MPAA lowers Bully rating

MUMBAI: Weeks after the film was embroiled in controversy that was to its own making, the MPAA has lowered the rating of Lee Hirsch‘s documentary Bully from an R to a PG-13, it is understood.
The decision came after three uses of the "f-word" were removed from the film. However, the scene that has been amid the controversy - the one that shows teen Alex Libby being bullied and harassed on a bus-has been left untouched and unedited.
The MPAA is also allowing the film to be released with the new rating before 90 days, which is the length of time their policy states a film must wait to be in theaters after a rating change "to avoid confusion or inconvenience for moviegoers."
Now, Bully‘s release will expand to 55 markets on 13 April with its new rating. It had opened last weekend in New York and Los Angeles without the MPAA rating.
The new rating also grants the schools, organizations and cities the opportunity to share the film as an educational tool.

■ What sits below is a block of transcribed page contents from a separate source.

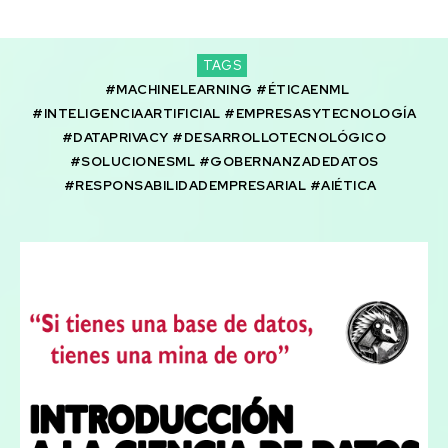
TAGS
#MACHINELEARNING #ÉTICAENML
#INTELIGENCIAARTIFICIAL #EMPRESASYTECNOLOGÍA
#DATAPRIVACY #DESARROLLOTECNOLÓGICO
#SOLUCIONESML #GOBERNANZADEDATOS
#RESPONSABILIDADEMPRESARIAL #AIÉTICA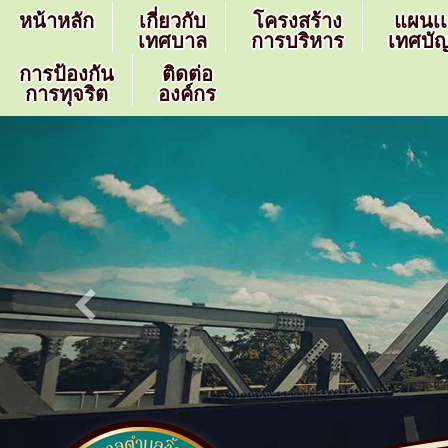
หน้าหลัก
เกี่ยวกับ
โครงสร้าง
แผนเ
เทศบาล
การบริหาร
เทศบัญ
การป้องกัน
ติดต่อ
การทุจริต
องค์กร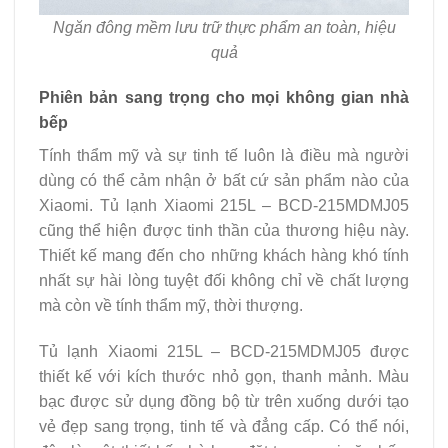
Ngăn đông mềm lưu trữ thực phẩm an toàn, hiệu
quả
Phiên bản sang trọng cho mọi không gian nhà
bếp
Tính thẩm mỹ và sự tinh tế luôn là điều mà người
dùng có thể cảm nhận ở bất cứ sản phẩm nào của
Xiaomi. Tủ lạnh Xiaomi 215L – BCD-215MDMJ05
cũng thể hiện được tinh thần của thương hiệu này.
Thiết kế mang đến cho những khách hàng khó tính
nhất sự hài lòng tuyệt đối không chỉ về chất lượng
mà còn về tính thẩm mỹ, thời thượng.
Tủ lạnh Xiaomi 215L – BCD-215MDMJ05 được
thiết kế với kích thước nhỏ gọn, thanh mảnh. Màu
bạc được sử dụng đồng bộ từ trên xuống dưới tạo
vẻ đẹp sang trọng, tinh tế và đẳng cấp. Có thể nói,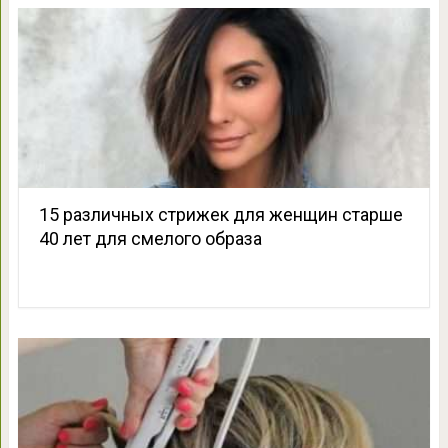
15 различных стрижек для женщин старше
40 лет для смелого образа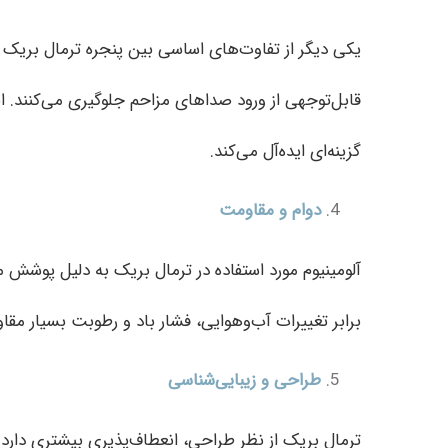
یکی دیگر از تفاوت‌های اساسی بین پنجره ترمال بریک و
قابل‌توجهی از ورود صداهای مزاحم جلوگیری می‌کنند. ای
گزینه‌ای ایده‌آل می‌کند.
دوام و مقاومت
آلومینیوم مورد استفاده در ترمال بریک به دلیل پوشش 
برابر تغییرات آب‌وهوایی، فشار باد و رطوبت بسیار مق
طراحی و زیبایی‌شناسی
ترمال بریک از نظر طراحی، انعطاف‌پذیری بیشتری دارد.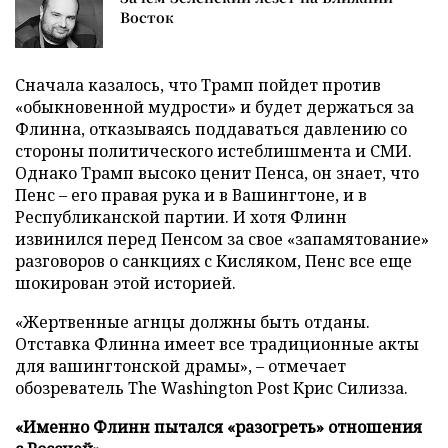
Восток
Сначала казалось, что Трамп пойдет против
«обыкновенной мудрости» и будет держаться за
Флинна, отказываясь поддаваться давлению со
стороны политического истеблишмента и СМИ.
Однако Трамп высоко ценит Пенса, он знает, что
Пенс – его правая рука и в Вашингтоне, и в
Республиканской партии. И хотя Флинн
извинился перед Пенсом за свое «запамятование»
разговоров о санкциях с Кисляком, Пенс все еще
шокирован этой историей.
«Жертвенные агнцы должны быть отданы.
Отставка Флинна имеет все традиционные акты
для вашингтонской драмы», – отмечает
обозреватель The Washington Post Крис Силизза.
«Именно Флинн пытался «разогреть» отношения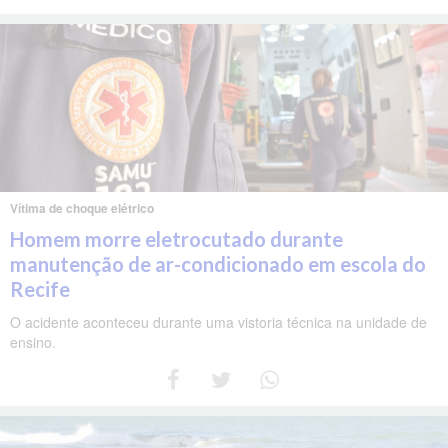
Vítima de choque elétrico
Homem morre eletrocutado durante
manutenção de ar-condicionado em escola do
Recife
O acidente aconteceu durante uma vistoria técnica na unidade de
ensino.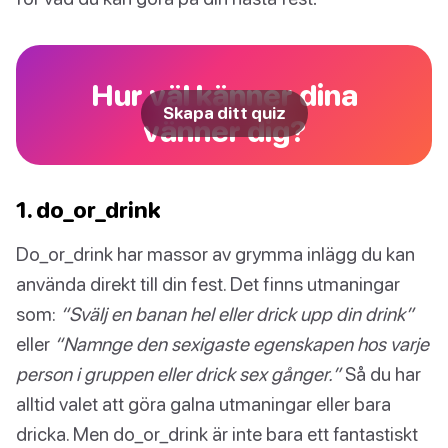
Hur väl känner dina
Skapa ditt quiz
vänner dig?
1. do_or_drink
Do_or_drink har massor av grymma inlägg du kan
använda direkt till din fest. Det finns utmaningar
som:
“Svälj en banan hel eller drick upp din drink”
eller
“Namnge den sexigaste egenskapen hos varje
person i gruppen eller drick sex gånger.”
Så du har
alltid valet att göra galna utmaningar eller bara
dricka. Men do_or_drink är inte bara ett fantastiskt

Weinstein Co. had appealed the "R" earlier this year and sought a less-restrictive rating, but the MPAA refused to budge. Director Lee Hirsch could edit out the objectionable words, but has declined to make changes arguing the language is essential to the story.
The Weinstein Co. has decided to release the documentary without a US film rating after failing to persuade the Motion Picture Association of America to change to one that is less restrictive.
The MPAA, which represents Hollywood‘s major movie studios in governmental matters, rates films for content such as sex, violence and language to give audiences an idea of what will be in the movies they see.